Certain vowels were impacted more than others and noise and lack of harmonic components increased as the severity of perceived voice disorders increased. Seventy-eight percent of the variance associated with intelligibility errors by listeners was due to the presence or absence of voice disorders.
The researchers also discovered that the use of listener strategies did not improve speech intelligibility scores and did not increase the number of words correctly transcribed by listeners.
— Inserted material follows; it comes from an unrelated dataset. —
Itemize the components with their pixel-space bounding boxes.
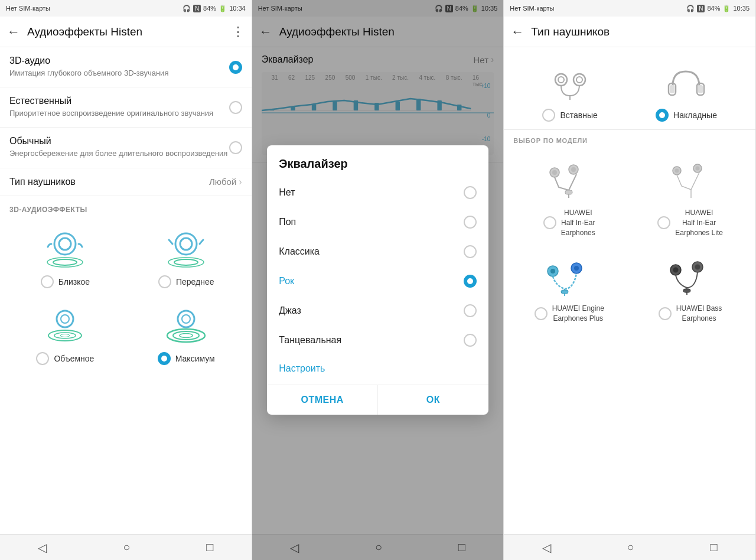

Of interest, no matter what strategies listeners were asked to use, the majority of them reported the use of “context” to better understand the speakers and the unintelligible words.
Finally, the researchers explored the results of the voice quality ratings and found that speakers with a “breathiness” quality in voice ranging from moderate to severe had a greater number of speech intelligibility errors. Breathiness was the most predictive factor (41 percent) of the variance of speech intelligibility errors.